Background, early life and education

Francis Ottley's parents were:[2]

The Ottley family belonged to the middling landed gentry and claimed descent from the Ottleys of Ottley, near Ellesmere, Shropshire.[2][3] However they made their fortune as part of the powerful merchant class of the town of Shrewsbury itself, the wealth of which derived from its monopoly in the finishing of Welsh cloth.[4] As early as 1444 a Thomas Ottley was one of the aldermen assisting the bailiffs in the government of Shrewsbury.[5] He bought Pitchford Hall in 1473,[3] and also had a house in Calais,[6] from which he could seek outlets for finished cloth.

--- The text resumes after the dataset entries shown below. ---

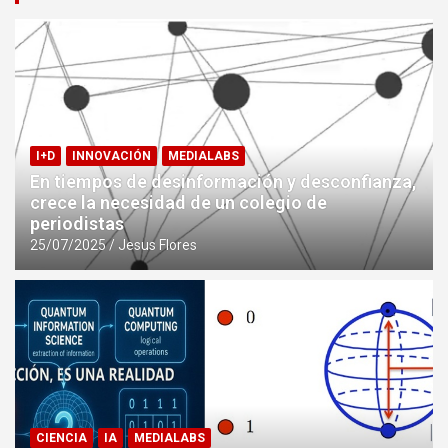
I+D
INNOVACIÓN
MEDIALABS
En tiempos de desinformación y desconfianza,
crece la necesidad de un colegio de
periodistas
25/07/2025
Jesus Flores
CIENCIA
IA
MEDIALABS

His son William was High Sheriff of Shropshire in 1500,[3] marking the definitive acceptance of the Ottleys into the landed gentry, the dominant class in Shropshire, which had no resident aristocracy in the 16th century.[7]

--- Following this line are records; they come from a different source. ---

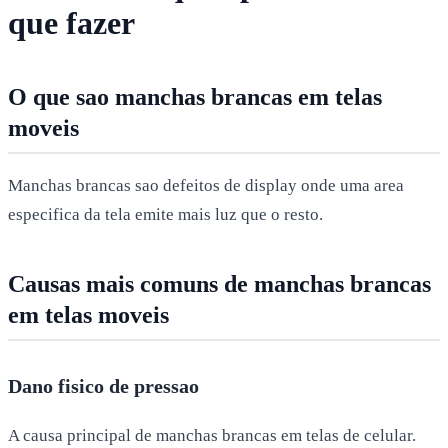
que fazer
O que sao manchas brancas em telas
moveis
Manchas brancas sao defeitos de display onde uma area
especifica da tela emite mais luz que o resto.
Causas mais comuns de manchas brancas
em telas moveis
Dano fisico de pressao
A causa principal de manchas brancas em telas de celular.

  • Mary Gifford, daughter of Roger Gifford, MD[8]

Roger Gifford was a noted doctor, who was appointed Elizabeth I's physician ordinary in 1587.[9] He became wealthy and served as MP for Old Sarum. He was reported to be a Catholic but this is uncertain.

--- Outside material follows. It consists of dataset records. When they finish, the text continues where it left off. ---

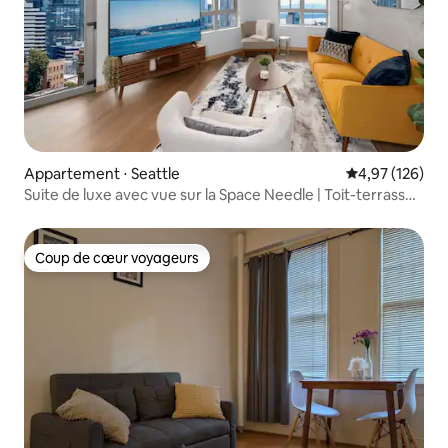
Appartement ⋅ Seattle
Évaluation moy
4,97 (126)
Suite de luxe avec vue sur la Space Needle | Toit-terrasse |
Parking
Coup de cœur voyageurs
Coup de cœur voyageurs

Francis Ottley was educated at Shrewsbury School from the age of ten.[10] He entered Lincoln College, Oxford, matriculating at the age of 17 on 4 December 1618,[1] the same day as his younger brother, Richard. While Richard stayed on to graduate, Francis left without a degree for legal training, and the Inner Temple registered his admission in November 1619,[11] incorrectly naming his father as Robert. In 1621 he married Lucy, the already widowed daughter of Thomas Edwards, who was High Sheriff of Shropshire at the time.[10]

The Civil War

Royalist seizure of Shrewsbury

Ottley was already active in local politics before the outbreak of the English Civil War in 1642,[2] so quickly emerged as a leading Royalist within Shropshire, playing a key role in the military conquest of the county by the Charles I. As newspapers were not yet in circulation in the Midlands,[12] he kept in touch with the national situation by having an agent in London, Robert Browne,[13] send him occasional newsletters, summarising developments in the capital, but also in provincial centres as news came in. Letters from Browne still survive, relaying such news as the crisis in May 1641 over the execution of Thomas Wentworth, 1st Earl of Strafford[14] and, a year later, the first hostilities between Charles I and Parliament at Hull.[15]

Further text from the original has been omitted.